Even if London was not home to Lloyd's of London and the International Underwriting Association, the UK would still have a huge and dynamic insurance sector. Relative to other large European markets, the UK is unusual in that the competitive landscapes of both the non-life and life segments contain large numbers of world-class indigenous companies (some of which have very large footprints outside the country) and numerous multinational/global titans that are based in other countries. In short, customers in both major segments can be assured of world-class solutions that are provided by innovative insurers which have excellent access to global capital and reinsurance markets. Some of the leaders enjoy the additional stability of business that comes from being composite insurers.

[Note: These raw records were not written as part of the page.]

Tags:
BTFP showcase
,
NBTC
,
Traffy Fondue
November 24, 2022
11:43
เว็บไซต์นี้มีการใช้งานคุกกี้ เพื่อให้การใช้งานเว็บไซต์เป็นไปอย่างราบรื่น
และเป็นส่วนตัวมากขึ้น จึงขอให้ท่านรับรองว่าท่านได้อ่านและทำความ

The changes that were announced in the March 2014 Budget are momentous. This is because the life insurers dominate organised savings in the UK in a way that they do not in other Anglo-Saxon countries. Key metrics such as life density (premiums per capita) and penetration (premiums as a percentage of GDP) are high in the UK. The mega-merger that was announced in December 2014 by Aviva and Friends Life will not be the only strategic response by majors. Meanwhile, Ageas has sold its protection business, while Prudential plc has disposed of 25% stakes in two joint ventures in order to keep its options open in relation to protection.
We expect that premiums will rise slowly and steadily in both major segments of the UK's massive and highly sophisticated insurance segment. In the life segment, the changes that were announced by the government in the March 2014 Budget are a game-changer. Total premiums will be boosted as leading life insurers take advantage of the multiple strengths to promote products and solutions other than annuities. We would stress, though, that sales of annuities will not fall to zero. In the non-life segment, the continuing growth of the UK and global economies, along with product innovation, mean that premiums should rise.

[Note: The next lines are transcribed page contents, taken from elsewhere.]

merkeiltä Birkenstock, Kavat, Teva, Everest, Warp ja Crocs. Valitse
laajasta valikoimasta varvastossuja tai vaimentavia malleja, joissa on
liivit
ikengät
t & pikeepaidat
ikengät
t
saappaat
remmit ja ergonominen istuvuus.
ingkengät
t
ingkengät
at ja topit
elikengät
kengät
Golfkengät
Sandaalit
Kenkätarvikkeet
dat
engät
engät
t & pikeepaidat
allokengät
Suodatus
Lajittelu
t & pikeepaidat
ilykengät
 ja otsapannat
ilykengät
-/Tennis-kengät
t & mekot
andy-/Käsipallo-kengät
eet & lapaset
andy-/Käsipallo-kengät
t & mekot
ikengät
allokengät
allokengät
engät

Discipline in underwriting remains a key theme in the non-life segment. Across the segment as a whole, the outlook for premium growth is not particularly exciting. However, we are confident that underwriting will be profitable for most players. Government-backed initiatives to contain claims costs arising from motor accidents should be helpful. In addition, as household budgets improve we are seeing an increasing number of family policies being acquired in both the life and non life segments. An increasing number of parents in the UK are buying protection insurance for their families, according to the newest Aviva Family Finance Report. The report reveals that in the last six months, life insurance take-up reached 42% from 36%, health insurance increased to 15% from 13%, critical illness cover up to 16% from 11% and income protection was at 10% against 7%.

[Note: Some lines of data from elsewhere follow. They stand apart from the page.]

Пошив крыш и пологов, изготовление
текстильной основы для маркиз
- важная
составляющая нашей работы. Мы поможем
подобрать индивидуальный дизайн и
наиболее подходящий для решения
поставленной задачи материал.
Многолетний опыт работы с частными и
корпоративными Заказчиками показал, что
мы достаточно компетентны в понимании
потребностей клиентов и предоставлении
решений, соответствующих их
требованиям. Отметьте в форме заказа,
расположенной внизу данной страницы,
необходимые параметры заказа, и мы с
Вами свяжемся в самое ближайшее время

However, there are risks to our forecasts. Despite ramping up consumption, the financial position of households remains precarious. Real wage growth was weak throughout 2014, which combined with rising house prices have left households vulnerable to interest rate hikes. With private consumption still the main driver of growth in the UK, premature rate rises could easily derail the economic recovery, and this would have a negative impact on insurance premium levels as households return to the belt-tightening stance seen in the immediate aftermath of the recession.
In May 2015, Standard Life established a national advisory business - 1825 - as it expects an increase in demand for financial planning.
UK-based Charles Taylor has entered an agreement to acquire three of the operating companies of SC Management, the independent management companies of The Strike Club. The acquisition is part of the firm's strategy to achieve growth, via entering management contracts with mutual insurance companies.
France-based private investment firm Ardian has agreed to purchase UK-based Jardine Lloyd Thompson (JLT) Group's 26.2% interest in Milestone for undisclosed terms. The transaction is likely to be completed by end-April 2015, subject to the signing of a definitive sales agreement by all parties and the approval of antitrust authorities.
Standard Life acquired Pearson Jones, the advisory arm of the Skipton building society. With the transaction, which is expected to be completed by end-June 2015, Standard Life will foray into the UK financial advice market.
US-based insurance broker Arthur J. Gallagher (AJG) has acquired UK-based managing general agency (MGA) Evolution Underwriting Group for an undisclosed sum. Evolution offers commercial insurance products and services customised for the small-to-middle-market sector to its independent retail broker clients.